August 11, 2011 | 5
In December, I attended Michael Pollan‘s lecture at the University of Texas’s Bass Concert Hall. My friend, Katie, had called me that morning to ask if I would be interested in joining her for the lecture – she knew that I had read three of Pollan’s books on food and had also found out that there were $10 student tickets to be had for the lecture. Long story short at 7:40pm I found myself zipping down Guadalupe with Katie for my first Bass Concert Hall event in my tenure at UT.
Pollan’s lecture was interesting, engaging and funny. This was not surprising to me, after having read his books. The bags of groceries that he brought from the Fiesta across I-35 brought in the usual laughs (“Venom” who knew it was a drink??) and groans (Twinkies… ahh, the infamous Twinkie). But, of all the things that he said about “food-like substances” – the things that trick you into thinking that they are food, but have very few similarities with the real thing – and the problems with the Western diet, the thing that stuck in my head was the following….
10 calories in, 1 calorie out
According to Pollan, for every calorie of food that is produced in the United States, 10 calories of fossil fuel energy are put into the system to grow that food. By no means a break-even system.
I was chewing on this factoid as we left the lecture, musing through how our agriculture industry works today. We grow food – corn, wheat, sugar – and, while some of it grows wild and free with no inputs beyond sun, water and the nutrients that the soil provides, the majority of the food that we produce requires significant energy inputs from us.
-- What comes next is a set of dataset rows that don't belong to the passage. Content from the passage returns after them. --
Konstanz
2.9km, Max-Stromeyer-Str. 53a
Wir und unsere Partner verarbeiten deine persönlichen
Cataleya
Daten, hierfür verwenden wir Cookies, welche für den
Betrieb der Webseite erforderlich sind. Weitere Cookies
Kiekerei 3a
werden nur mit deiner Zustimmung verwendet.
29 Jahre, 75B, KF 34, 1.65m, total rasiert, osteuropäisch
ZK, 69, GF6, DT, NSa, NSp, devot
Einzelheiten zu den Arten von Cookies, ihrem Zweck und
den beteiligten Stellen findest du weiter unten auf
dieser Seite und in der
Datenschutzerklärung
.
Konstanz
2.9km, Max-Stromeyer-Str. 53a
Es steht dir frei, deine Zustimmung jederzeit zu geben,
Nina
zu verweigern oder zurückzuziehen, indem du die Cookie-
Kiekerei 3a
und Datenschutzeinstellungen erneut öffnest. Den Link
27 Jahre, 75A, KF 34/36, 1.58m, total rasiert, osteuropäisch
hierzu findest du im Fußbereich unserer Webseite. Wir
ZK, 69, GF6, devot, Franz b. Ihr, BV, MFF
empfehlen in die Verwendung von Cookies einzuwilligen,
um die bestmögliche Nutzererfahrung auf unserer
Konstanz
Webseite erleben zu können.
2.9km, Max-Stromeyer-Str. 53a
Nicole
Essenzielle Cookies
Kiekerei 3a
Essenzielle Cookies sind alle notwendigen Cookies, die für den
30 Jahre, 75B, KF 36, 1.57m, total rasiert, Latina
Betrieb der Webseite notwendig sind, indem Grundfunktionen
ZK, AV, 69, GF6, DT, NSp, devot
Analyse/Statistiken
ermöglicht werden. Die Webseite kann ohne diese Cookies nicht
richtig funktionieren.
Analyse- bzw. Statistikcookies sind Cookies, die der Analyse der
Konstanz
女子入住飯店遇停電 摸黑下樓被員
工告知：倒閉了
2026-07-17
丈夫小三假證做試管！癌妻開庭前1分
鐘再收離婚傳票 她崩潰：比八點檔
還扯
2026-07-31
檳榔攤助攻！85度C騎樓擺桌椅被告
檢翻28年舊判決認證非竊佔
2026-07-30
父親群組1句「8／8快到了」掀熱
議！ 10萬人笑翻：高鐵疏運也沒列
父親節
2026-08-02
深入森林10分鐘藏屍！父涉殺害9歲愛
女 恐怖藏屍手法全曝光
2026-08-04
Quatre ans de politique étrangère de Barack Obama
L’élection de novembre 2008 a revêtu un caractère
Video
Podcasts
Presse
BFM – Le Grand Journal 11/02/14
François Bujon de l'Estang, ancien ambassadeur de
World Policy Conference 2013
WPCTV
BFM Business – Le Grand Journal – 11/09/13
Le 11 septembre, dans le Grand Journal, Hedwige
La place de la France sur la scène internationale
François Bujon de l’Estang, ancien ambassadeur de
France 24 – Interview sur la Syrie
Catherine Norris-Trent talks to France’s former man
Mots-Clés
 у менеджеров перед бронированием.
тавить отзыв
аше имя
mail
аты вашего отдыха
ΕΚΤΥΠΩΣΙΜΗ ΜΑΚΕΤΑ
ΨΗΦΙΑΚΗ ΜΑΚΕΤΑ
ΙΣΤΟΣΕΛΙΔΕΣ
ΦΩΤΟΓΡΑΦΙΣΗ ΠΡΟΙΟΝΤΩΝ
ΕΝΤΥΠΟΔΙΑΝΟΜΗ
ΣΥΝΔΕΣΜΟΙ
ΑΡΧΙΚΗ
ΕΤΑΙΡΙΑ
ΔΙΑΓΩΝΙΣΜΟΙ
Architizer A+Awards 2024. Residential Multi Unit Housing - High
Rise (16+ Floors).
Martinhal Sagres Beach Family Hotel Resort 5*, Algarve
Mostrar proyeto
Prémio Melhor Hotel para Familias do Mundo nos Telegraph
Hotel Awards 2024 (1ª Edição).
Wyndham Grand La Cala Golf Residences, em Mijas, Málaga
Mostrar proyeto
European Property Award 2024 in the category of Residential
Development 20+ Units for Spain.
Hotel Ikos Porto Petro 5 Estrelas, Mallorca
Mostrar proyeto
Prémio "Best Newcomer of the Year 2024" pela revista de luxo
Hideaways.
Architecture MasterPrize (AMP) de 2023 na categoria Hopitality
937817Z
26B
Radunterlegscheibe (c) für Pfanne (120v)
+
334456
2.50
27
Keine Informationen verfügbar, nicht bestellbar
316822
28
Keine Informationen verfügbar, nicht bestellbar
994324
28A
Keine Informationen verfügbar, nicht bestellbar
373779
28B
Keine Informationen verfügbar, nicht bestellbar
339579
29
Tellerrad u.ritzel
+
And, even after this food is produced (at an energy cost of 10:1), most of it does not come to our tables in its whole, natural form. Instead, the majority of this food is sent to a plant for processing into what Pollan likes to call “food-like substances” (at an additional energy cost). For the purpose of this post, I won’t get into what is and is not food – feel free to check out his books to explore this concept – but I would like to discuss the idea of putting more energy into our food than we are getting out of it.
10 calories in…. 1 calorie out…
If I am like the rest of the US, my household will throw away 1.5 pounds of this energy intensive food each day. While this pound and a half might seem small, when totaled over a year (and over the 300+ million people that live in the U.S.) these pounds represent a huge amount of wasted energy. Today, the food that Americans throw away represents approximately 2% of the energy we use in this country. That’s enough embedded energy to power two Switzerlands.
And, when looking at the content of the food that we eat and waste, we see another interesting trend. Over the past four decades our tastes in food have shifted – away from coffee, eggs and milk to more sweet and fatty foods.
As Michael Pollan pointed out in his lecture, this shift in what we eat has led to high levels of obesity and all of the associated health risks (diabetes, high blood pressure,…). And, simultaneously, our agricultural systems have evolved into an energy intense food system where we spend 10 calories for every 1 calorie that we produce. A lot of food. A lot of energy. A lot of waste. Doesn’t sound very sustainable to me.
[Bora Zivkovic posted a review of one of Michael Pollan's books, titled the Omnivore's Dilema, on his "Blog Around the Clock" today.]